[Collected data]
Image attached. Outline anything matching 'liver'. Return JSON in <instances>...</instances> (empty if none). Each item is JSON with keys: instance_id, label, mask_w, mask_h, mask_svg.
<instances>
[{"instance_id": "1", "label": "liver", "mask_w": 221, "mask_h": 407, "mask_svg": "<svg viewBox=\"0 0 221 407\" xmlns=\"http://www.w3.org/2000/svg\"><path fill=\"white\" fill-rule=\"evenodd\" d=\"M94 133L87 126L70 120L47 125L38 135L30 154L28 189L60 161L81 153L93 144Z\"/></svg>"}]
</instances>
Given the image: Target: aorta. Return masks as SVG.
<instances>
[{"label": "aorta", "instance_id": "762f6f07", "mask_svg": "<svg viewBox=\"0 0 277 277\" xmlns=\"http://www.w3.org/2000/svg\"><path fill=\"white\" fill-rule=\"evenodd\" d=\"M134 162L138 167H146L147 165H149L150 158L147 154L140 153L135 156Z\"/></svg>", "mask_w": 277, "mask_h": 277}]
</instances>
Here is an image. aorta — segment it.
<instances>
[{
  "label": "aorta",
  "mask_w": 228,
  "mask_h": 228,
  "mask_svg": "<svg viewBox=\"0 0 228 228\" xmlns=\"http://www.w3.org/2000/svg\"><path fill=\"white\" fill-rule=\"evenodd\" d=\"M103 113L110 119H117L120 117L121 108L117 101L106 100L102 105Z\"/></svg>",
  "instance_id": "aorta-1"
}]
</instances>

> _REQUIREMENT_:
The whole of the data must be given back word for word.

> _SOLUTION TO THE PROBLEM_:
Image attached. Outline anything matching 'liver'. Return JSON in <instances>...</instances> (empty if none). Each item is JSON with keys: instance_id, label, mask_w, mask_h, mask_svg.
<instances>
[{"instance_id": "1", "label": "liver", "mask_w": 221, "mask_h": 407, "mask_svg": "<svg viewBox=\"0 0 221 407\" xmlns=\"http://www.w3.org/2000/svg\"><path fill=\"white\" fill-rule=\"evenodd\" d=\"M94 133L87 126L70 120L47 125L38 135L30 154L28 189L60 161L81 153L93 144Z\"/></svg>"}]
</instances>
Given the image: Target: aorta. Return masks as SVG.
<instances>
[{"label": "aorta", "instance_id": "762f6f07", "mask_svg": "<svg viewBox=\"0 0 277 277\" xmlns=\"http://www.w3.org/2000/svg\"><path fill=\"white\" fill-rule=\"evenodd\" d=\"M134 162L138 167H146L147 165H149L150 158L147 154L140 153L135 156Z\"/></svg>", "mask_w": 277, "mask_h": 277}]
</instances>
Here is an image. aorta — segment it.
<instances>
[{
  "label": "aorta",
  "mask_w": 228,
  "mask_h": 228,
  "mask_svg": "<svg viewBox=\"0 0 228 228\" xmlns=\"http://www.w3.org/2000/svg\"><path fill=\"white\" fill-rule=\"evenodd\" d=\"M103 113L110 119H117L120 117L121 108L117 101L106 100L102 105Z\"/></svg>",
  "instance_id": "aorta-1"
}]
</instances>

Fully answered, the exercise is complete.